I made my way to the steps that led down to where the tunnel emerged on the other side, at the top of the gentle slope that descended to the car park where I’d left my car. I needed to be there. I had to reach the comfortable Mazda, to see whether it was new and clean from the polish I’d given it last weekend, or old and rusting, wheels flat, windows grimy, metalwork fading from so long sitting unused and exposed to the harsh sunlight.
While I’d been down in the tunnel the world, and time, had moved on. All I could hear was the chatter of birds and the conspiratorial whispering of the trees as they observed my growing panic, laughing amongst themselves.
I climbed down the steps and saw that much of the landscape on this side of the canal had changed. The breach must have caused the cave-in, and tens of thousands of gallons of water had cascaded down the slope, carrying silt and rocks with it and washing away the gravelled road, hedges, and many tonnes of soil. The resulting slick had spread wide, and in the time since the breach had provided fertile ground for new plant growth. I ran through the low shrubs and long grasses, hearing creatures scurrying from my path, kicking my way from the canal and down what was left of the path to the car park. I heard no traffic. I smelled no fumes, and I realised just how clear and clean the air seemed, untainted by humankind.
I’m still underground , I thought. I fell and banged my head. I’m semi-conscious in that tunnel, and unless I wake and move I’ll be there until dusk, and then I might never find my way out .
The grasses felt cool and sharp against my bare legs. Seeds carried on the air tickled my face. Sweat ran down my back. Everything looked lush and rich, as if the plants were relishing this new-found freedom. And yet many plants were also home to that strange fungus I’d seen on the nettles back up the slope. It provided a haze across everything that seemed to knock my vision out of focus.
If I was still beneath the ground, my imagination was running riot.
I reached the road and ran straight across. The buildings to my right were familiar, but I barely glanced at them. I knew what I would see.

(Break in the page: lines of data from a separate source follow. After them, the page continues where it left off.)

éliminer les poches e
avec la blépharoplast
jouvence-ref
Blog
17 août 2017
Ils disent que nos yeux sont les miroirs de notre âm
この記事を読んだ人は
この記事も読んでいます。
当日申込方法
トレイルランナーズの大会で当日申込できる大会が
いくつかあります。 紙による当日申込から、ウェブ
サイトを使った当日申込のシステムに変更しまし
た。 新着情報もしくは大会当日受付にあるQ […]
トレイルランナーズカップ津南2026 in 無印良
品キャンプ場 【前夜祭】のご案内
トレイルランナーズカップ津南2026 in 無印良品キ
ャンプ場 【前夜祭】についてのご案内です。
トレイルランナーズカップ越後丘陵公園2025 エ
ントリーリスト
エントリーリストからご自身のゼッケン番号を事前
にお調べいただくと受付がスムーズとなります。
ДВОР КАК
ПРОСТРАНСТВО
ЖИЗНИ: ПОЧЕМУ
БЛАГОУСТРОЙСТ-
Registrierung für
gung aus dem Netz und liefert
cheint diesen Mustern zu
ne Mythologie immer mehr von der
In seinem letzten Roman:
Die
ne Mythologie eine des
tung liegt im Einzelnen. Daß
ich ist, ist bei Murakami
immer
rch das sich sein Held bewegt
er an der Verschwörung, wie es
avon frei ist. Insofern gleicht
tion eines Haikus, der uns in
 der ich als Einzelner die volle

I knew because I could see my car. It might have been there forever.
* * *
I ran the three miles home. It was the strangest journey of my life, but running gave me the rhythm, pace and room to try and rationalise what was happening. It didn’t work, but just as concentrating on my breathing and footfalls helped occupy my mind, the attempt to make sense of what I was seeing, hearing and smelling diluted some of the terror that was settling over me.
I’d tried starting the car, of course, but the battery was flat. It was strange sticking the clean, shiny key into a vehicle so obviously degraded by time.
I was worried about Jayne. If everyone and everything had gone, then what about her? Where was she? On the other side of the tunnel , I thought, but I tried to silence that idea.
I lived three miles from the bottom of the hill. Usually I would have run that distance in a little under half an hour, but today I was faster. Everything I saw gave me energy, fear driving my legs and muscles.
Strange, faded red circles decorated the doors of at least half the homes, hints at something terrible. And although the town was empty of people, it was far from dead. By the Indian restaurant where we had celebrated our tenth anniversary I saw a small herd of deer, milling in the overgrown car park, wary as they watched me pass. A pack of half a dozen feral dogs stalked from an alley a few minutes later, and the hairs on the back of my neck bristled as they growled. I threw stones at them and they stalked away. Squirrels sat on rooftops and window ledges, rabbits frolicked across roads where weeds grew through cracked tarmac, and what might have been a big cat flowed through the shadows beneath a bridge. Nature had made this place of people its own now that the people were gone.